§ **TASK TO COMPLETE**
Beginning with the line that holds "über die Folgen" and ending with the last line below, please copy every line exactly, add nothing, and leave out the pictures.
:: DATA PROVIDED ::
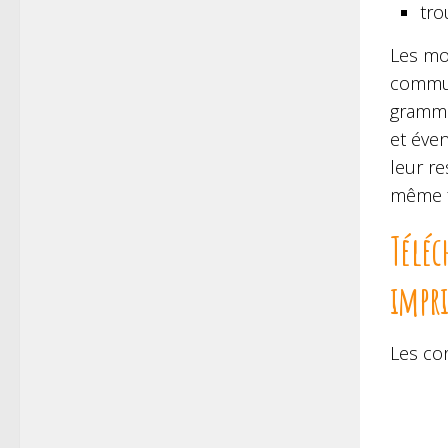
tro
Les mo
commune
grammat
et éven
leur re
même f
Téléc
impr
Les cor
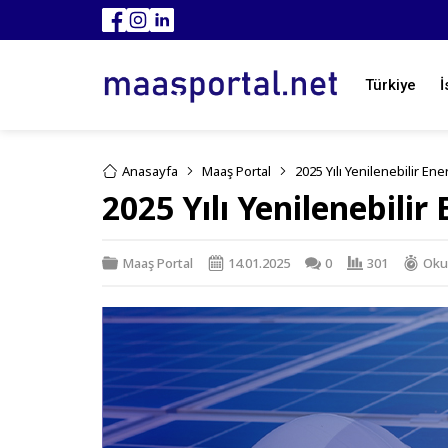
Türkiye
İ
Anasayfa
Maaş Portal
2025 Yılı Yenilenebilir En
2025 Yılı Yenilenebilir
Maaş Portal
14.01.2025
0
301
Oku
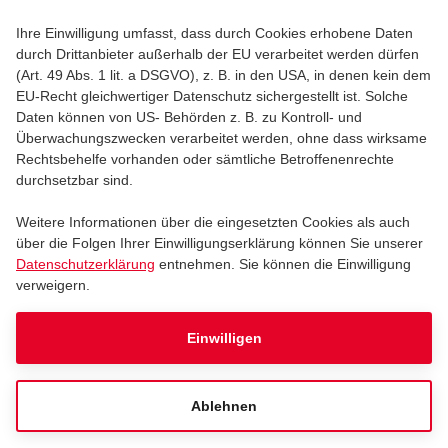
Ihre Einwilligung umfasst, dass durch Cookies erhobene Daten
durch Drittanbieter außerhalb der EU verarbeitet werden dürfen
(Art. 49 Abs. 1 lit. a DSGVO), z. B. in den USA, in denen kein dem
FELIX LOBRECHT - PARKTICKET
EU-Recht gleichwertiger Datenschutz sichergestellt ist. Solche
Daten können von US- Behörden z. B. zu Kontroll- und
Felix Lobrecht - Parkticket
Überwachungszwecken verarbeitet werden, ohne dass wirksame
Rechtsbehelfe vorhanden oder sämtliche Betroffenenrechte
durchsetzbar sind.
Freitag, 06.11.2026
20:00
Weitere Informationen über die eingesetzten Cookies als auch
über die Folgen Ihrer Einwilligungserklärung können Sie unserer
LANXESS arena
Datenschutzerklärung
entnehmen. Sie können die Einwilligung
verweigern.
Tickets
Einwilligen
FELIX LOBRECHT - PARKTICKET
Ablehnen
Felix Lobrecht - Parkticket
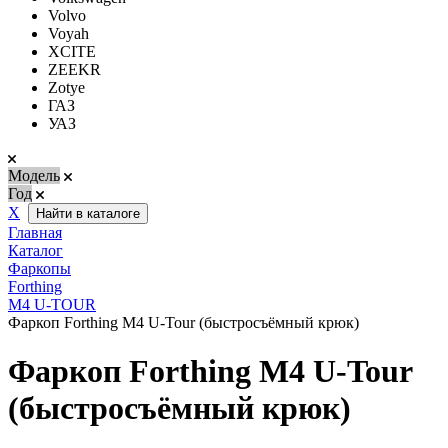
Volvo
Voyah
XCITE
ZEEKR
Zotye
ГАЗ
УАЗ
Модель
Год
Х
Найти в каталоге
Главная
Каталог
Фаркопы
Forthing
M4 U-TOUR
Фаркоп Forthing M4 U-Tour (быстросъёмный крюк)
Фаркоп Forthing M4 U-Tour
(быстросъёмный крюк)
:::
§ **SOLUTION FOR THIS TASK**
über die Folgen Ihrer Einwilligungserklärung können Sie unserer
LANXESS arena
Datenschutzerklärung
entnehmen. Sie können die Einwilligung
verweigern.
Tickets
Einwilligen
FELIX LOBRECHT - PARKTICKET
Ablehnen
Felix Lobrecht - Parkticket
Volvo
Voyah
XCITE
ZEEKR
Zotye
ГАЗ
УАЗ
Модель
Год
Х
Найти в каталоге
Главная
Каталог
Фаркопы
Forthing
M4 U-TOUR
Фаркоп Forthing M4 U-Tour (быстросъёмный крюк)
Фаркоп Forthing M4 U-Tour
(быстросъёмный крюк)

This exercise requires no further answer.